─── Records supplied
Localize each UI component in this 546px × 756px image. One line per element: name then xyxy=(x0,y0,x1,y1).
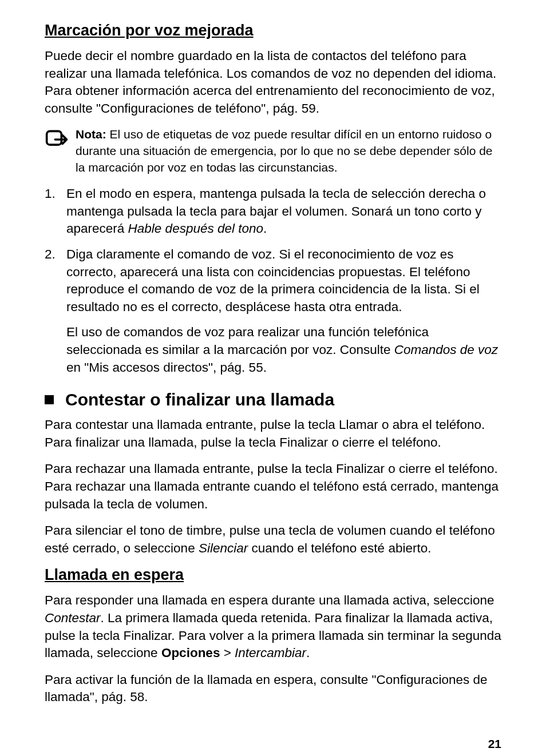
para-italic: Silenciar xyxy=(199,541,248,555)
para-text: > xyxy=(220,646,235,660)
paragraph: Para responder una llamada en espera dur… xyxy=(45,592,501,662)
para-bold: Opciones xyxy=(161,646,220,660)
para-italic: Intercambiar xyxy=(235,646,306,660)
heading-call-waiting: Llamada en espera xyxy=(45,566,501,584)
note-block: Nota: El uso de etiquetas de voz puede r… xyxy=(45,126,501,176)
paragraph: Para rechazar una llamada entrante, puls… xyxy=(45,460,501,513)
para-text: Para responder una llamada en espera dur… xyxy=(45,593,494,607)
heading-voice-dialing: Marcación por voz mejorada xyxy=(45,22,501,39)
step-text: El uso de comandos de voz para realizar … xyxy=(66,325,429,357)
step-text: en "Mis accesos directos", pág. 55. xyxy=(66,360,267,375)
paragraph: Para contestar una llamada entrante, pul… xyxy=(45,416,501,451)
svg-rect-0 xyxy=(47,132,62,145)
step-1: En el modo en espera, mantenga pulsada l… xyxy=(45,185,501,238)
heading-text: Contestar o finalizar una llamada xyxy=(65,390,334,409)
paragraph: Puede decir el nombre guardado en la lis… xyxy=(45,47,501,117)
para-text: . xyxy=(306,646,310,660)
note-body: El uso de etiquetas de voz puede resulta… xyxy=(76,128,493,174)
page-number: 21 xyxy=(45,737,501,751)
para-italic: Contestar xyxy=(45,611,101,625)
steps-list: En el modo en espera, mantenga pulsada l… xyxy=(45,185,501,376)
step-sub: El uso de comandos de voz para realizar … xyxy=(66,324,501,376)
note-text: Nota: El uso de etiquetas de voz puede r… xyxy=(76,126,501,176)
heading-answer-end-call: Contestar o finalizar una llamada xyxy=(45,390,501,409)
paragraph: Para silenciar el tono de timbre, pulse … xyxy=(45,522,501,557)
step-2: Diga claramente el comando de voz. Si el… xyxy=(45,246,501,376)
step-text: . xyxy=(263,221,267,236)
step-italic: Comandos de voz xyxy=(394,343,498,357)
square-bullet-icon xyxy=(45,395,54,404)
step-text: Diga claramente el comando de voz. Si el… xyxy=(66,247,480,314)
step-italic: Hable después del tono xyxy=(128,221,263,236)
document-page: Marcación por voz mejorada Puede decir e… xyxy=(0,0,546,756)
para-text: cuando el teléfono esté abierto. xyxy=(248,541,431,555)
paragraph: Para activar la función de la llamada en… xyxy=(45,671,501,706)
note-label: Nota: xyxy=(76,128,106,141)
note-icon xyxy=(45,129,72,153)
──────
Scan the lines above for the word "Diga". Return each one that has it.

step-2: Diga claramente el comando de voz. Si el… xyxy=(45,246,501,376)
step-text: Diga claramente el comando de voz. Si el… xyxy=(66,247,480,314)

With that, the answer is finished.